Work to complete
The listing is to be reproduced exactly, excluding its pictures.

Extracted records

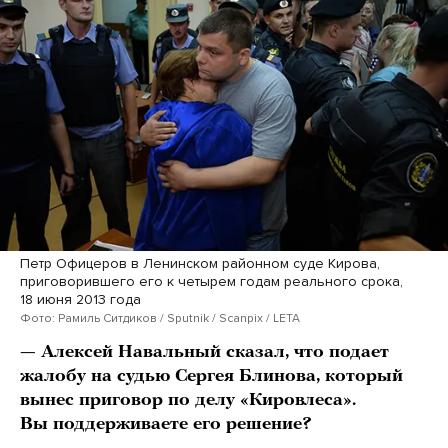
Петр Офицеров в Ленинском районном суде Кирова,
приговорившего его к четырем годам реального срока,
18 июня 2013 года
Фото: Рамиль Ситдиков / Sputnik / Scanpix / LETA
— Алексей Навальный сказал, что подает
жалобу на судью Сергея Блинова, который
вынес приговор по делу «Кировлеса».
Вы поддерживаете его решение?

Response box
Петр Офицеров в Ленинском районном суде Кирова,
приговорившего его к четырем годам реального срока,
18 июня 2013 года
Фото: Рамиль Ситдиков / Sputnik / Scanpix / LETA
— Алексей Навальный сказал, что подает
жалобу на судью Сергея Блинова, который
вынес приговор по делу «Кировлеса».
Вы поддерживаете его решение?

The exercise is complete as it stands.